Otherwise, like me you’ll have to rely on the stacks of A4 paper in each gallery, a spectacular leaflet display in twelve office paper colours from twelve languages. And the more you insist on finding what specifically each page is telling you, the more you’ll also realize how heavily they come with these random obscure directives.

Imagine trying to find the "wall behind" or the "wall next to it" as you move from exhibit to exhibit.

Clip: “Museum of Military History” (Vienna)


THE PERMANENT EXHIBITIONS. Following the historical timeline is what everyone else is doing. So do it – start from the top floors and work yourself down.

As you celebrate the impressive rifle collection from the Thirty Year’s War, paintings of battles let you relive what it might be like to be in those troubling times. But with trees and mountains and perhaps everything else so conveniently framed, they pretty much tell you how free those artistic licenses are back then.
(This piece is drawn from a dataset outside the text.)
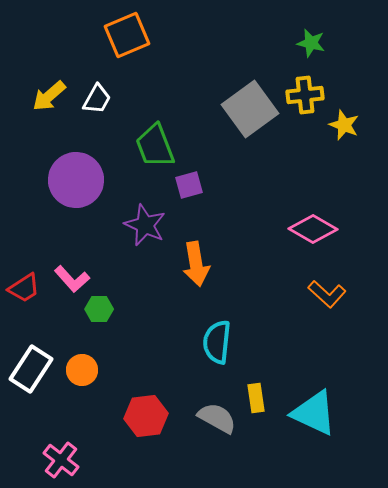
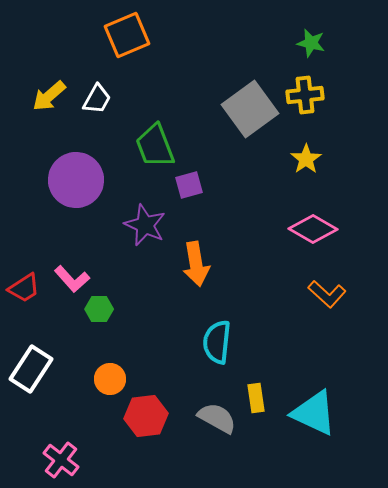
yellow star: moved 38 px left, 34 px down; rotated 16 degrees clockwise
orange circle: moved 28 px right, 9 px down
These showrooms start with hand-crafted descriptions on wooden panels, smelling everything of old-school showcases (cf.: London’s Petrie or Cambridge’s Sedgwick Museum). But just as contemporary history has been a narrative of progress, and so as you move ever closer to the twentieth century galleries – the displays are gradually to be modernized, with bilingualism and romantic spotlights.


THE AREA. Vienna "Central" Station is more to the south of city centre. And so it shouldn’t be that surprising that there isn’t really a lot of attractions around the area.

After you finish the museum you may wish to visit the sloppy Belvedere Palace and parks, a fifteen-minute walk away.


Time is asset: save it for better with 25-min museum tours. Or find yourself in my novel, check out the photo of the day and finish it off with a secret prize.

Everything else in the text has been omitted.